Dataset entries
────────

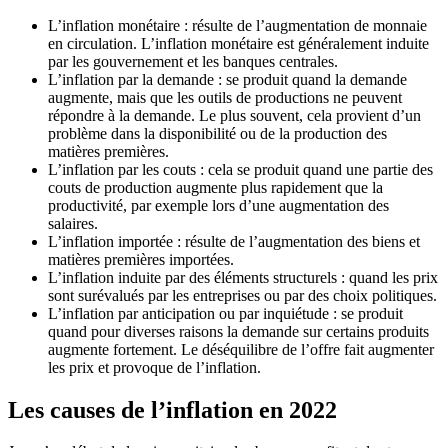
L’inflation monétaire : résulte de l’augmentation de monnaie
en circulation. L’inflation monétaire est généralement induite
par les gouvernement et les banques centrales.
L’inflation par la demande : se produit quand la demande
augmente, mais que les outils de productions ne peuvent
répondre à la demande. Le plus souvent, cela provient d’un
problème dans la disponibilité ou de la production des
matières premières.
L’inflation par les couts : cela se produit quand une partie des
couts de production augmente plus rapidement que la
productivité, par exemple lors d’une augmentation des
salaires.
L’inflation importée : résulte de l’augmentation des biens et
matières premières importées.
L’inflation induite par des éléments structurels : quand les prix
sont surévalués par les entreprises ou par des choix politiques.
L’inflation par anticipation ou par inquiétude : se produit
quand pour diverses raisons la demande sur certains produits
augmente fortement. Le déséquilibre de l’offre fait augmenter
les prix et provoque de l’inflation.
Les causes de l’inflation en 2022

────────

YOUR INSTRUCTIONS =
Word for word, restate the records shown above, minus the pictures.

SOLUTION FOR THIS EXERCISE =
L’inflation monétaire : résulte de l’augmentation de monnaie
en circulation. L’inflation monétaire est généralement induite
par les gouvernement et les banques centrales.
L’inflation par la demande : se produit quand la demande
augmente, mais que les outils de productions ne peuvent
répondre à la demande. Le plus souvent, cela provient d’un
problème dans la disponibilité ou de la production des
matières premières.
L’inflation par les couts : cela se produit quand une partie des
couts de production augmente plus rapidement que la
productivité, par exemple lors d’une augmentation des
salaires.
L’inflation importée : résulte de l’augmentation des biens et
matières premières importées.
L’inflation induite par des éléments structurels : quand les prix
sont surévalués par les entreprises ou par des choix politiques.
L’inflation par anticipation ou par inquiétude : se produit
quand pour diverses raisons la demande sur certains produits
augmente fortement. Le déséquilibre de l’offre fait augmenter
les prix et provoque de l’inflation.
Les causes de l’inflation en 2022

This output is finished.